Repeat the data in full and exactly. Leave the pictures out.

Source data:

<<<<

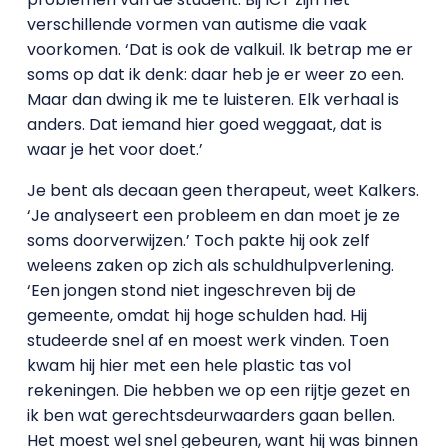
verschillende vormen van autisme die vaak
voorkomen. ‘Dat is ook de valkuil. Ik betrap me er
soms op dat ik denk: daar heb je er weer zo een.
Maar dan dwing ik me te luisteren. Elk verhaal is
anders. Dat iemand hier goed weggaat, dat is
waar je het voor doet.’
Je bent als decaan geen therapeut, weet Kalkers.
‘Je analyseert een probleem en dan moet je ze
soms doorverwijzen.’ Toch pakte hij ook zelf
weleens zaken op zich als schuldhulpverlening.
‘Een jongen stond niet ingeschreven bij de
gemeente, omdat hij hoge schulden had. Hij
studeerde snel af en moest werk vinden. Toen
kwam hij hier met een hele plastic tas vol
rekeningen. Die hebben we op een rijtje gezet en
ik ben wat gerechtsdeurwaarders gaan bellen.
Het moest wel snel gebeuren, want hij was binnen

>>>>

▸ **YOUR SOLUTION**:
verschillende vormen van autisme die vaak
voorkomen. ‘Dat is ook de valkuil. Ik betrap me er
soms op dat ik denk: daar heb je er weer zo een.
Maar dan dwing ik me te luisteren. Elk verhaal is
anders. Dat iemand hier goed weggaat, dat is
waar je het voor doet.’
Je bent als decaan geen therapeut, weet Kalkers.
‘Je analyseert een probleem en dan moet je ze
soms doorverwijzen.’ Toch pakte hij ook zelf
weleens zaken op zich als schuldhulpverlening.
‘Een jongen stond niet ingeschreven bij de
gemeente, omdat hij hoge schulden had. Hij
studeerde snel af en moest werk vinden. Toen
kwam hij hier met een hele plastic tas vol
rekeningen. Die hebben we op een rijtje gezet en
ik ben wat gerechtsdeurwaarders gaan bellen.
Het moest wel snel gebeuren, want hij was binnen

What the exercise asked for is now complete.